Raw data section start

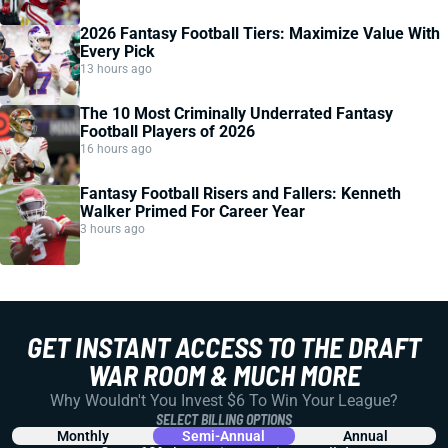
2026 Fantasy Football Tiers: Maximize Value With
Every Pick
13 hours ago
The 10 Most Criminally Underrated Fantasy
Football Players of 2026
16 hours ago
Fantasy Football Risers and Fallers: Kenneth
Walker Primed For Career Year
3 hours ago
GET INSTANT ACCESS TO THE DRAFT
WAR ROOM & MUCH MORE
Why Wouldn't You Invest $6 To Win Your League?
SELECT BILLING OPTIONS
Monthly
Semi-Annual
Annual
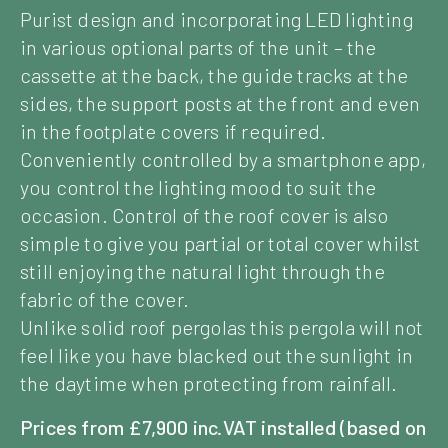
Purist design and incorporating LED lighting
in various optional parts of the unit – the
cassette at the back, the guide tracks at the
sides, the support posts at the front and even
in the footplate covers if required.
Conveniently controlled by a smartphone app,
you control the lighting mood to suit the
occasion. Control of the roof cover is also
simple to give you partial or total cover whilst
still enjoying the natural light through the
fabric of the cover.
Unlike solid roof pergolas this pergola will not
feel like you have blacked out the sunlight in
the daytime when protecting from rainfall.
Prices from £7,900 inc.VAT installed (based on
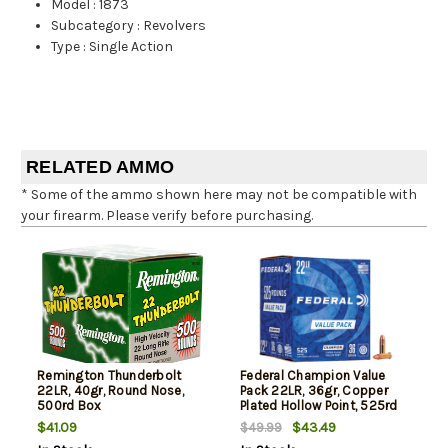
Model
:
1873
Subcategory
:
Revolvers
Type
:
Single Action
RELATED AMMO
* Some of the ammo shown here may not be compatible with
your firearm. Please verify before purchasing.
Remington Thunderbolt
Federal Champion Value
22LR, 40gr, Round Nose,
Pack 22LR, 36gr, Copper
500rd Box
Plated Hollow Point, 525rd
Box
$41.09
$43.49
$49.99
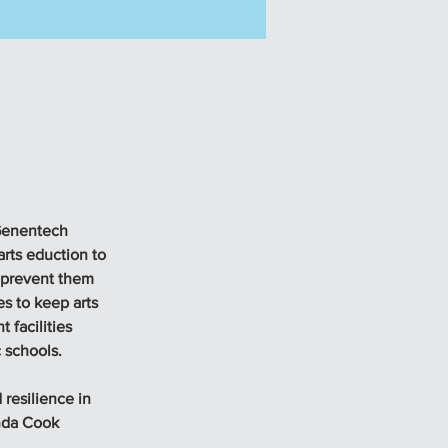
 Genentech 
ts eduction to 
 prevent them 
s to keep arts 
 facilities 
 schools. 
 resilience in 
nda Cook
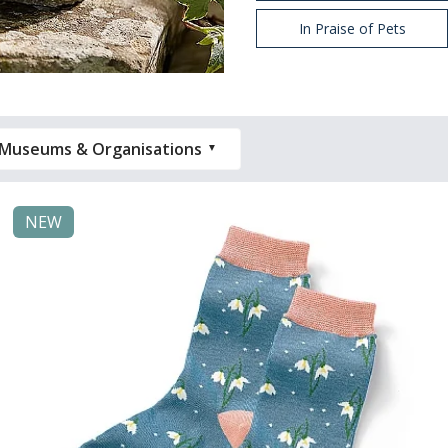
In Praise of Pets
Museums & Organisations
NEW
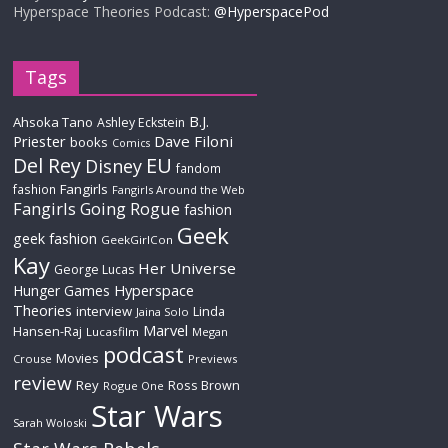
Hyperspace Theories Podcast:
@HyperspacePod
Tags
B.J.
Ahsoka Tano
Ashley Eckstein
Priester
Dave Filoni
books
Comics
Del Rey
EU
Disney
fandom
Fangirls
fashion
Fangirls Around the Web
Fangirls Going Rogue
fashion
Geek
geek fashion
GeekGirlCon
Kay
Her Universe
George Lucas
Hyperspace
Hunger Games
Theories
interview
Linda
Jaina Solo
Marvel
Hansen-Raj
Lucasfilm
Megan
podcast
Movies
Crouse
Previews
review
Rey
Ross Brown
Rogue One
Star Wars
Sarah Woloski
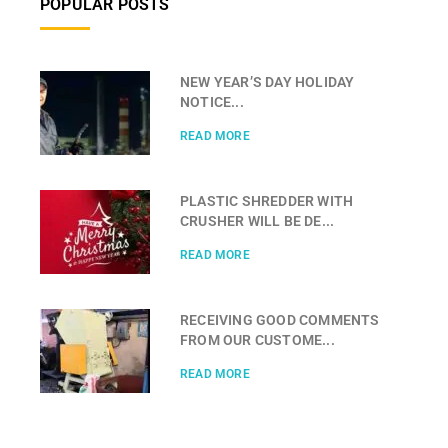
POPULAR POSTS
NEW YEAR’S DAY HOLIDAY
NOTICE...
READ MORE
PLASTIC SHREDDER WITH
CRUSHER WILL BE DE...
READ MORE
RECEIVING GOOD COMMENTS
FROM OUR CUSTOME...
READ MORE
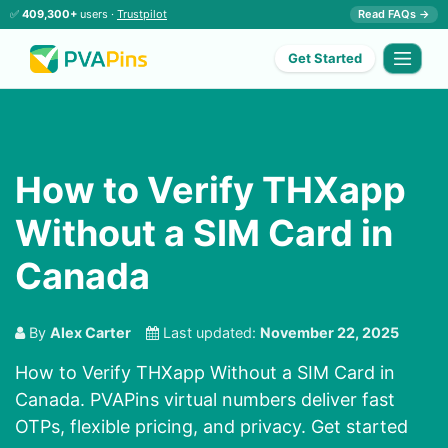
✅
409,300+
users ·
Trustpilot
Read FAQs →
Get Started
How to Verify THXapp
Without a SIM Card in
Canada
By
Alex Carter
Last updated:
November 22, 2025
How to Verify THXapp Without a SIM Card in
Canada. PVAPins virtual numbers deliver fast
OTPs, flexible pricing, and privacy. Get started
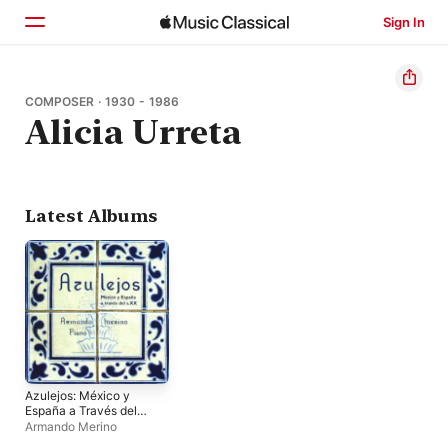
Sign In
Home
COMPOSER · 1930 - 1986
Alicia Urreta
Browse
Search
Latest Albums
Azulejos: México y
España a Través del
S.XX
Armando Merino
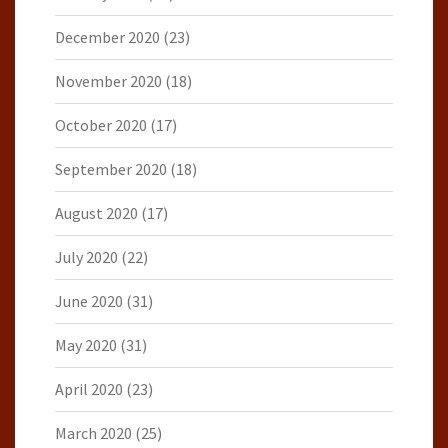
December 2020
(23)
November 2020
(18)
October 2020
(17)
September 2020
(18)
August 2020
(17)
July 2020
(22)
June 2020
(31)
May 2020
(31)
April 2020
(23)
March 2020
(25)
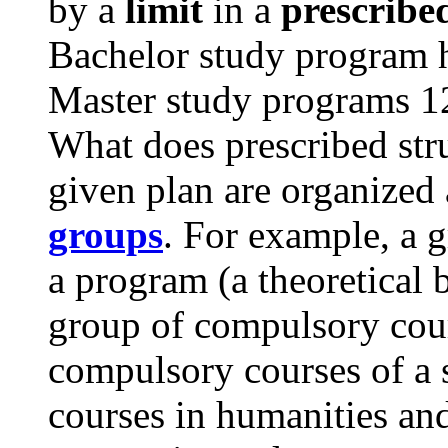
by a
limit
in a
prescribe
Bachelor study program ha
Master study programs 12
What does prescribed str
given plan are organized
groups
. For example, a 
a program (a theoretical 
group of compulsory cour
compulsory courses of a s
courses in humanities and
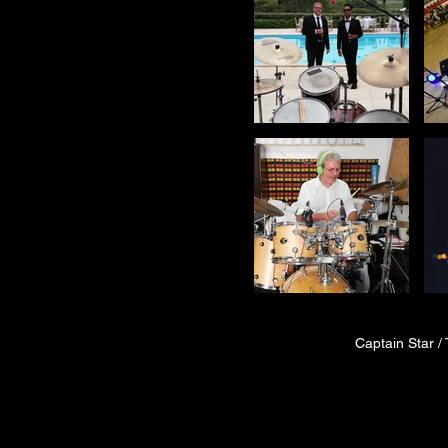
Captain Star /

Raw data section end

**Task details:**
Reproduce the lines of the data that run from the one containing "Fangirls Going Rogue" to the final line, both included, exactly as they appear and without the pictures.

**Answer to this exercise:**
Fangirls Going Rogue
fashion
Geek
geek fashion
GeekGirlCon
Kay
Her Universe
George Lucas
Hyperspace
Hunger Games
Theories
interview
Linda
Jaina Solo
Marvel
Hansen-Raj
Lucasfilm
Megan
podcast
Movies
Crouse
Previews
review
Rey
Ross Brown
Rogue One
Star Wars
Sarah Woloski
POPULAR POSTS
NEW YEAR’S DAY HOLIDAY
NOTICE...
READ MORE
PLASTIC SHREDDER WITH
CRUSHER WILL BE DE...
READ MORE
RECEIVING GOOD COMMENTS
FROM OUR CUSTOME...
READ MORE
✅
409,300+
users ·
Trustpilot
Read FAQs →
Get Started
How to Verify THXapp
Without a SIM Card in
Canada
By
Alex Carter
Last updated:
November 22, 2025
How to Verify THXapp Without a SIM Card in
Canada. PVAPins virtual numbers deliver fast
OTPs, flexible pricing, and privacy. Get started
Sign In
Home
COMPOSER · 1930 - 1986
Alicia Urreta
Browse
Search
Latest Albums
Azulejos: México y
España a Través del
S.XX
Armando Merino
December 2020
(23)
November 2020
(18)
October 2020
(17)
September 2020
(18)
August 2020
(17)
July 2020
(22)
June 2020
(31)
May 2020
(31)
April 2020
(23)
March 2020
(25)
by a
limit
in a
prescribe
Bachelor study program ha
Master study programs 12
What does prescribed str
given plan are organized
groups
. For example, a 
a program (a theoretical 
group of compulsory cour
compulsory courses of a s
courses in humanities and
Captain Star /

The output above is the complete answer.